Élections législatives : le camp présidentiel perd sa majorité absolue, poussée historique du RN

Législatives 2022 : Ensemble ! tente de lutter contre les candidatures dissidentes

Aurélie Loek
Publié le 24 mai 2022 à 17h11
JT Perso

Source : TF1 Info

Dans plusieurs circonscriptions, le ou la candidate investi par le camp présidentiel est fragilisé par une candidature dissidente.
Pour tenter de les contrer, les cadres de la majorité ont rappelé via un communiqué les candidats officiels.
Une cinquantaine de communiqués a été envoyée.

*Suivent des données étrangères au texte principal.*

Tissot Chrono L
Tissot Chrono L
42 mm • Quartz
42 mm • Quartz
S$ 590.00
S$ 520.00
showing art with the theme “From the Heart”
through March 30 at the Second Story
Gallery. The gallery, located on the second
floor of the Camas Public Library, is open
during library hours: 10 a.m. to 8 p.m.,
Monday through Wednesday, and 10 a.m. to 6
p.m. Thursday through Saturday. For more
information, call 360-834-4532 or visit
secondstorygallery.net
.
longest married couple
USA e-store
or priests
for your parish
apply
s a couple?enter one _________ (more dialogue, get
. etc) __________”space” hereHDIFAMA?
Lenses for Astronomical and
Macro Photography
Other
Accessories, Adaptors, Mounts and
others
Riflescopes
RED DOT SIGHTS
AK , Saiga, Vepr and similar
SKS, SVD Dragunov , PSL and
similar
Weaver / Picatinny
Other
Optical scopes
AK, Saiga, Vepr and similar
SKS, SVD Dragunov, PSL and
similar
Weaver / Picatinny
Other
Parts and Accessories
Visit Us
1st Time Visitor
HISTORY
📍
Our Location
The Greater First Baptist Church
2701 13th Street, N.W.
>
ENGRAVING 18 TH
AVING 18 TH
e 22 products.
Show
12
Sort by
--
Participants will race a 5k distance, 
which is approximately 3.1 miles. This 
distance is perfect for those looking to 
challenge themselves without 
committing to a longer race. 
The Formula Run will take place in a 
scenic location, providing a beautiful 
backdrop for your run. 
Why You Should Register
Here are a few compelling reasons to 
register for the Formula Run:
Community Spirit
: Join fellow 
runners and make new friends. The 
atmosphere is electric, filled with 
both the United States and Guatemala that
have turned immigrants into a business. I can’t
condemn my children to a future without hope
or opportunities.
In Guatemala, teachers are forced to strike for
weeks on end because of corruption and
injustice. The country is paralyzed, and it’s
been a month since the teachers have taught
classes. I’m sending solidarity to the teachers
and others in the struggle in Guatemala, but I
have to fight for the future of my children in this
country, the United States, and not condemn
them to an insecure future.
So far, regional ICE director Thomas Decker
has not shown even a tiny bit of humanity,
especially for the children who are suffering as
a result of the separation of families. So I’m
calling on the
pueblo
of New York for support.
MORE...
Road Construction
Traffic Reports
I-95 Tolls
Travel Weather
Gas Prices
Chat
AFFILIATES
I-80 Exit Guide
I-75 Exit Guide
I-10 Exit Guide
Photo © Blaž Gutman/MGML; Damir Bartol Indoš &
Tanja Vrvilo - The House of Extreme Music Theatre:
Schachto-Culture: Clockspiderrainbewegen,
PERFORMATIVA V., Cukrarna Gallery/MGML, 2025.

Ensemble, mais en ordre. Les candidats investis pour les législatives ont été officiellement annoncés par le Ministère de l'Intérieur après la clôture du dépôt de candidature vendredi. Mais à moins de trois semaines du premier tour, certains candidats du camp présidentiel sont moins identifiés sur leur circonscription que des concurrents qui se revendiquent eux-mêmes de la majorité. Celle-ci tente donc de clarifier la situation.

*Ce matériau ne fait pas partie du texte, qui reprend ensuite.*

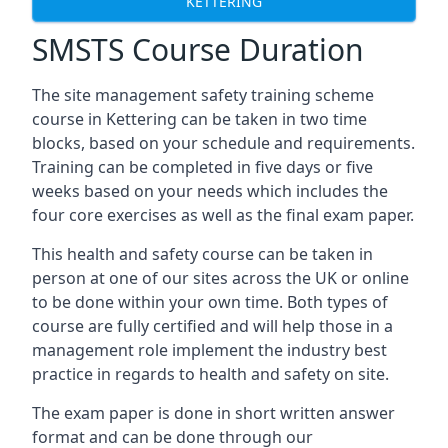
KETTERING
SMSTS Course Duration
The site management safety training scheme
course in Kettering can be taken in two time
blocks, based on your schedule and requirements.
Training can be completed in five days or five
weeks based on your needs which includes the
four core exercises as well as the final exam paper.
This health and safety course can be taken in
person at one of our sites across the UK or online
to be done within your own time. Both types of
course are fully certified and will help those in a
management role implement the industry best
practice in regards to health and safety on site.
The exam paper is done in short written answer
format and can be done through our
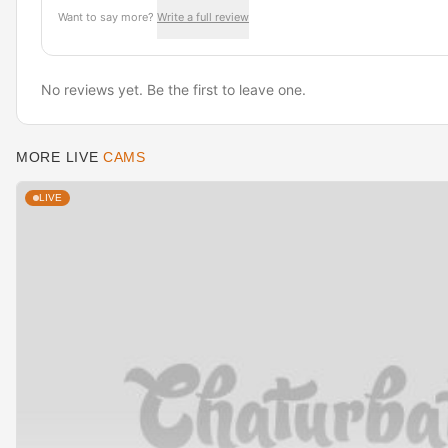
Want to say more?
Write a full review
No reviews yet. Be the first to leave one.
MORE LIVE
CAMS
LIVE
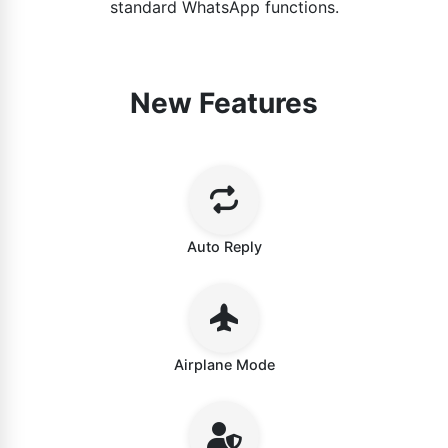
standard WhatsApp functions.
New Features
Auto Reply
Airplane Mode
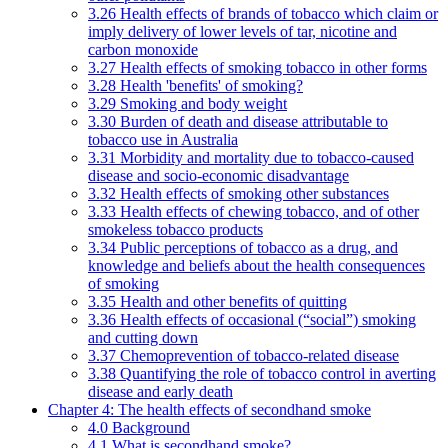
3.26 Health effects of brands of tobacco which claim or
imply delivery of lower levels of tar, nicotine and
carbon monoxide
3.27 Health effects of smoking tobacco in other forms
3.28 Health 'benefits' of smoking?
3.29 Smoking and body weight
3.30 Burden of death and disease attributable to
tobacco use in Australia
3.31 Morbidity and mortality due to tobacco-caused
disease and socio-economic disadvantage
3.32 Health effects of smoking other substances
3.33 Health effects of chewing tobacco, and of other
smokeless tobacco products
3.34 Public perceptions of tobacco as a drug, and
knowledge and beliefs about the health consequences
of smoking
3.35 Health and other benefits of quitting
3.36 Health effects of occasional (“social”) smoking
and cutting down
3.37 Chemoprevention of tobacco-related disease
3.38 Quantifying the role of tobacco control in averting
disease and early death
Chapter 4: The health effects of secondhand smoke
4.0 Background
4.1 What is secondhand smoke?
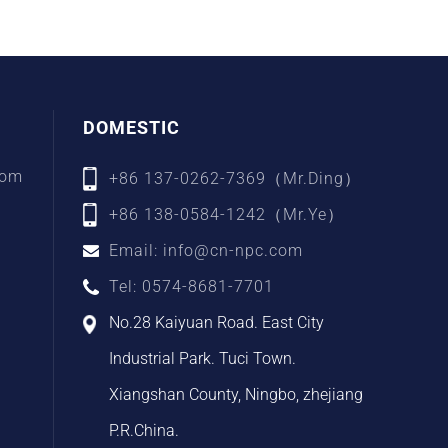
DOMESTIC
com
+86 137-0262-7369（Mr.Ding）
+86 138-0584-1242（Mr.Ye）
Email: info@cn-npc.com
Tel: 0574-8681-7701
No.28 Kaiyuan Road. East City
Industrial Park. Tuci Town.
Xiangshan County, Ningbo, zhejiang
P.R.China.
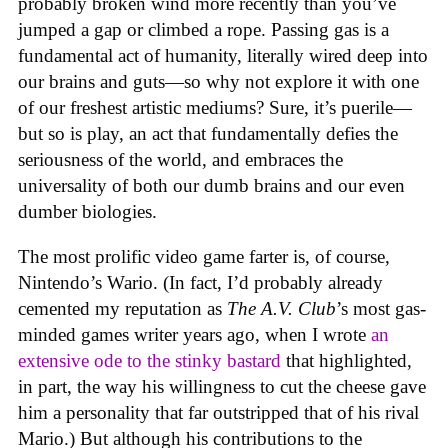
probably broken wind more recently than you’ve
jumped a gap or climbed a rope. Passing gas is a
fundamental act of humanity, literally wired deep into
our brains and guts—so why not explore it with one
of our freshest artistic mediums? Sure, it’s puerile—
but so is play, an act that fundamentally defies the
seriousness of the world, and embraces the
universality of both our dumb brains and our even
dumber biologies.
The most prolific video game farter is, of course,
Nintendo’s Wario. (In fact, I’d probably already
cemented my reputation as
The A.V. Club
’s most gas-
minded games writer years ago, when I wrote
an
extensive ode to the stinky bastard
that highlighted,
in part, the way his willingness to cut the cheese gave
him a personality that far outstripped that of his rival
Mario.) But although his contributions to the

L'opposition face à ceux qui "cherchent à semer le doute"

Lundi, Richard Ferrand, François Bayrou, Edouard Philippe et Stanislas Guerini, les quatre cadres et représentants des différents partis qui soutiennent le Président de la République, sous la bannière Ensemble!, ont cosigné et envoyé des communiqués de presse pour rappeler le nom de celui ou de celle qui défend officiellement le projet du chef de l'État dans chaque circonscription.

Décidés à s'opposer à ceux qui "cherchent à semer le doute", les cadres dans le communiqué montrent leur soutien à des candidats fragilisés par d'autres qui sont entrés en dissidence et qui s'affichent "majorité présidentielle" malgré tout. "Nous appelons clairement et unanimement toutes celles et ceux qui souhaitent soutenir le candidat d'Emmanuel Macron à voter pour le candidat qu'il soutient", invite le document.

De possibles exclusions

Si une cinquantaine de communiqués ont été envoyés, le camp présidentiel certifie qu'il n'y a pas autant de dissidences, car certains documents auraient été diffusés par prévention. Selon le Figaro, une vingtaine de personnes, parfois précédemment élues, auraient perdu leur investiture. 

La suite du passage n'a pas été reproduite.